Der eigentliche Wert entsteht nicht beim Scannen selbst, sondern durch das, was danach folgt:

  • eine klare Belohnungslogik
  • sichtbare Leistung
  • attraktive Einlösemöglichkeiten
  • wiederkehrende Kommunikationsimpulse
  • und eine Dramaturgie, die Teilnehmer motiviert, dranzubleiben

Der Code ist in Verbindung mit Incentive-Mechaniken, Kommunikation und einem relevanten Prämiensystem wird daraus ein wirksames Loyalitäts- oder Aftersales-Programm.
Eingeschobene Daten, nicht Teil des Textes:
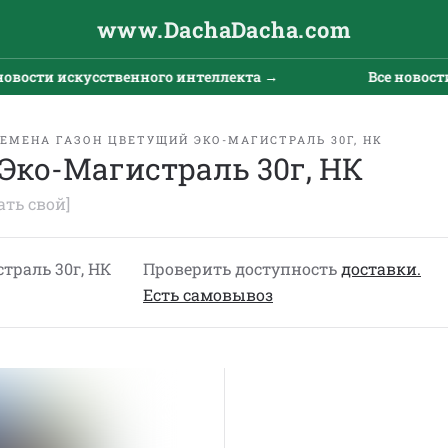
www.DachaDacha.com
вости искусственного интеллекта →
Все новости 
ЕМЕНА ГАЗОН ЦВЕТУЩИЙ ЭКО-МАГИСТРАЛЬ 30Г, НК
Эко-Магистраль 30г, НК
ать свой]
траль 30г, НК
Проверить доступность
доставки.
Eсть cамовывоз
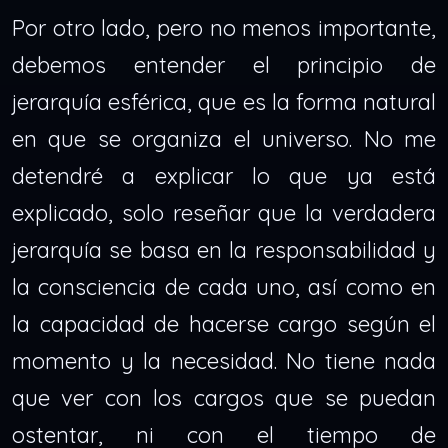
Por otro lado, pero no menos importante,
debemos entender el principio de
jerarquía esférica, que es la forma natural
en que se organiza el universo. No me
detendré a explicar lo que ya está
explicado, solo reseñar que la verdadera
jerarquía se basa en la responsabilidad y
la consciencia de cada uno, así como en
la capacidad de hacerse cargo según el
momento y la necesidad. No tiene nada
que ver con los cargos que se puedan
ostentar, ni con el tiempo de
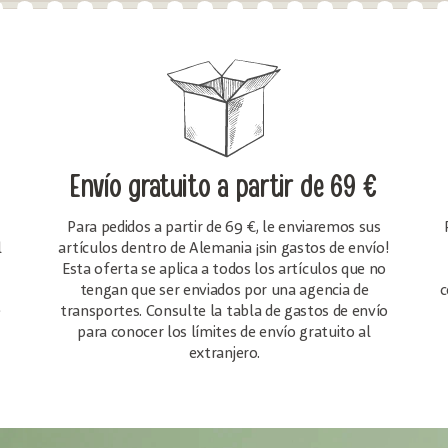
Envío gratuito
a partir de 69 €
Para pedidos a partir de 69 €, le enviaremos sus
l
artículos dentro de Alemania ¡sin gastos de envío!
Esta oferta se aplica a todos los artículos que no
tengan que ser enviados por una agencia de
c
e
transportes. Consulte la tabla de gastos de envío
para conocer los límites de envío gratuito al
extranjero.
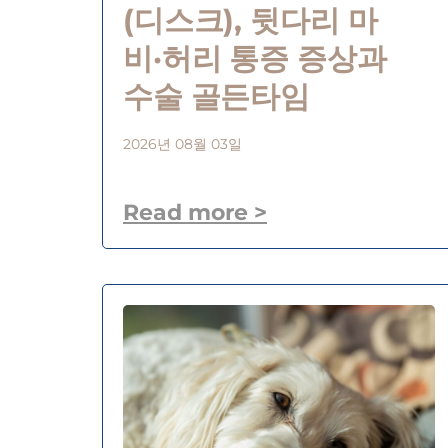
(디스크), 뒷다리 마
비·허리 통증 증상과
수술 골든타임
2026년 08월 03일
Read more >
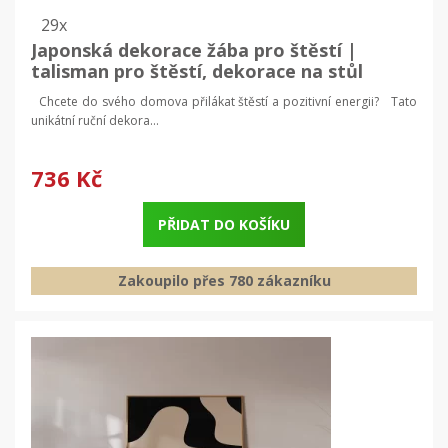
29x
Japonská dekorace žába pro štěstí |
talisman pro štěstí, dekorace na stůl
Chcete do svého domova přilákat štěstí a pozitivní energii? Tato
unikátní ruční dekora...
736 Kč
PŘIDAT DO KOŠÍKU
Zakoupilo přes 780 zákazníku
Was Unternehmen im B2B Aftersales davon haben

Richtig eingesetzt, schaffen Code- und Scanner-Mechaniken im Aftersales gleich mehrere Effekte:

  • mehr Sichtbarkeit über Aktivität und Teilnahme
  • mehr Nähe zur Zielgruppe im Markt
  • mehr Motivation für Verkäufer, Service-Mitarbeiter oder Fachpartner
  • mehr Bindung durch wiederkehrende Interaktion
  • mehr Steuerbarkeit durch klare Mechaniken und Reporting
  • mehr Performance, weil Verhalten aktiv beeinflusst wird

Gerade in Märkten mit indirekten Vertriebsstrukturen ist das ein relevanter Wettbewerbsvorteil.

Fazit

Die Codes im B2B Aftersales sind weit mehr als ein technisches Feature. Richtig eingesetzt, werden sie zum Türöffner für Loyalität, Aktivierung und messbare Mehrleistung.

Aus einem simplen Scan wird erst dann ein wirksamer Hebel, wenn daraus ein Programm entsteht, das Menschen begeistert, Leistung sichtbar macht und sie zum Mitmachen bewegt.